Stored records
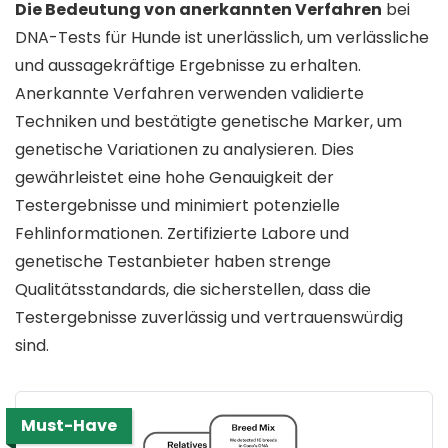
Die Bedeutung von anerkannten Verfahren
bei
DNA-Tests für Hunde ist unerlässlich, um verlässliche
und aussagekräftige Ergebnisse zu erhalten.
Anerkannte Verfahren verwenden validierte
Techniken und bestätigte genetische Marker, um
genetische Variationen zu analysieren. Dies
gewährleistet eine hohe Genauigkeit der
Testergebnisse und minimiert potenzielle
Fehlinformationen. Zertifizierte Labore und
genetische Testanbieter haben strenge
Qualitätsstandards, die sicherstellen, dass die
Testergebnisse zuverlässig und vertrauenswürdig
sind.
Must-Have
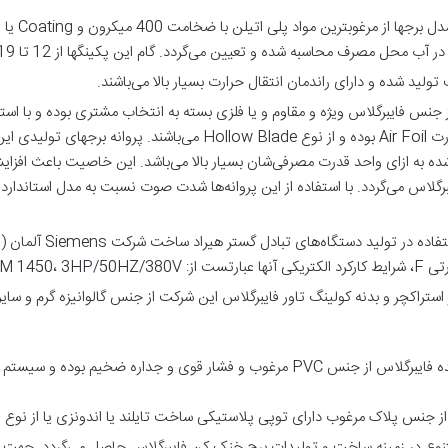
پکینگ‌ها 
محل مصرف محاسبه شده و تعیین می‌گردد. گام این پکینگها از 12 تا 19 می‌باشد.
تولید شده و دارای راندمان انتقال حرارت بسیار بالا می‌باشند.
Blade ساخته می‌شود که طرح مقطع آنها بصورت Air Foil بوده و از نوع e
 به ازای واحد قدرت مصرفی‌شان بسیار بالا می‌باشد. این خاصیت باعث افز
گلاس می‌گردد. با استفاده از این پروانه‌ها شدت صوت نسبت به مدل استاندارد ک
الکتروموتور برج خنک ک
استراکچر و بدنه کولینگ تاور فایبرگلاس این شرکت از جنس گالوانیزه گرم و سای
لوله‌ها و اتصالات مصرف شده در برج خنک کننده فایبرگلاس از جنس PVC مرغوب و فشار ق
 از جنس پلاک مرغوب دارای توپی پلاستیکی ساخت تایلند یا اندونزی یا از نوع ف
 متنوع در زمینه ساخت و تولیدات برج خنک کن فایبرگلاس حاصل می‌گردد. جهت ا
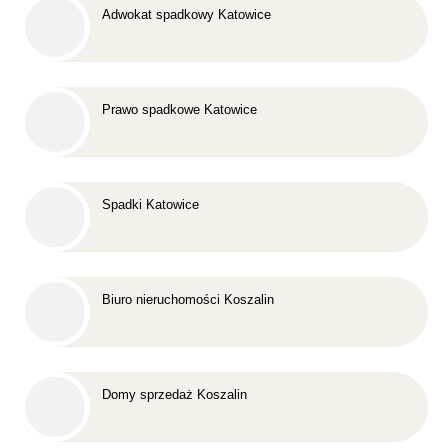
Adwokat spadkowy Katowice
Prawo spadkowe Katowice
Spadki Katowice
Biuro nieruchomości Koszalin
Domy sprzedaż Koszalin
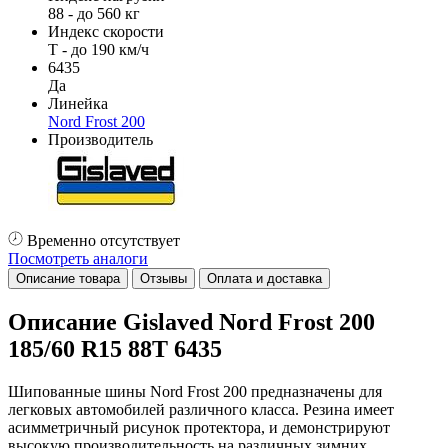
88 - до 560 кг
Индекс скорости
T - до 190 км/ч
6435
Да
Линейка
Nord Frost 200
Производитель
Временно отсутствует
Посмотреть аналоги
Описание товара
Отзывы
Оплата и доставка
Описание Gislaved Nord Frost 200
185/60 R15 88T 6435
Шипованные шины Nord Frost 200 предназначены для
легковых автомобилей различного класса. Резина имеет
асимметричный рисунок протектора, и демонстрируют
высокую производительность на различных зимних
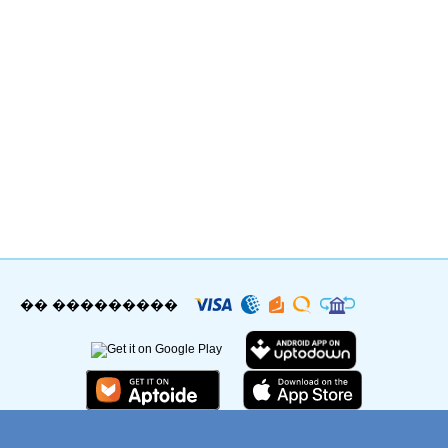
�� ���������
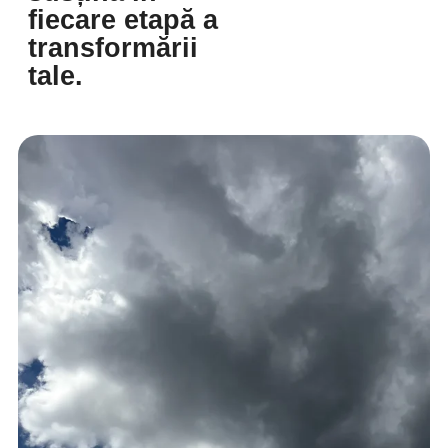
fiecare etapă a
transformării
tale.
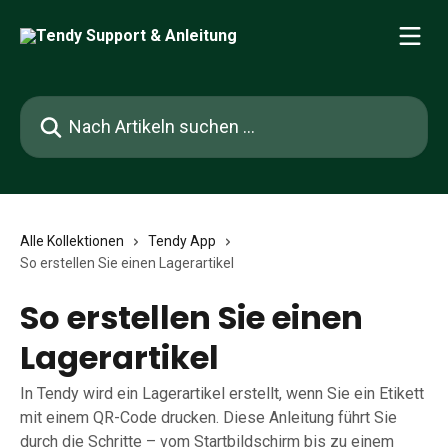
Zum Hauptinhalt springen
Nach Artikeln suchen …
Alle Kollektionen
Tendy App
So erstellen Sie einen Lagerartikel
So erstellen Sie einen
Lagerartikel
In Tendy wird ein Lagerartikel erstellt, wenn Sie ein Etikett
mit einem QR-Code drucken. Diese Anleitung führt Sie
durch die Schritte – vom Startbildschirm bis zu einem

(TASK INSTRUCTIONS): Your copy should begin at the line containing "легковых автомобилей различного" and end at the last line of the data above, matching each line exactly and holding no pictures.

(EXERCISE SOLUTION):
легковых автомобилей различного класса. Резина имеет
асимметричный рисунок протектора, и демонстрируют
высокую производительность на различных зимних
�� ���������
fiecare etapă a
transformării
tale.
Zum Hauptinhalt springen
Nach Artikeln suchen …
Alle Kollektionen
Tendy App
So erstellen Sie einen Lagerartikel
So erstellen Sie einen
Lagerartikel
In Tendy wird ein Lagerartikel erstellt, wenn Sie ein Etikett
mit einem QR-Code drucken. Diese Anleitung führt Sie
durch die Schritte – vom Startbildschirm bis zu einem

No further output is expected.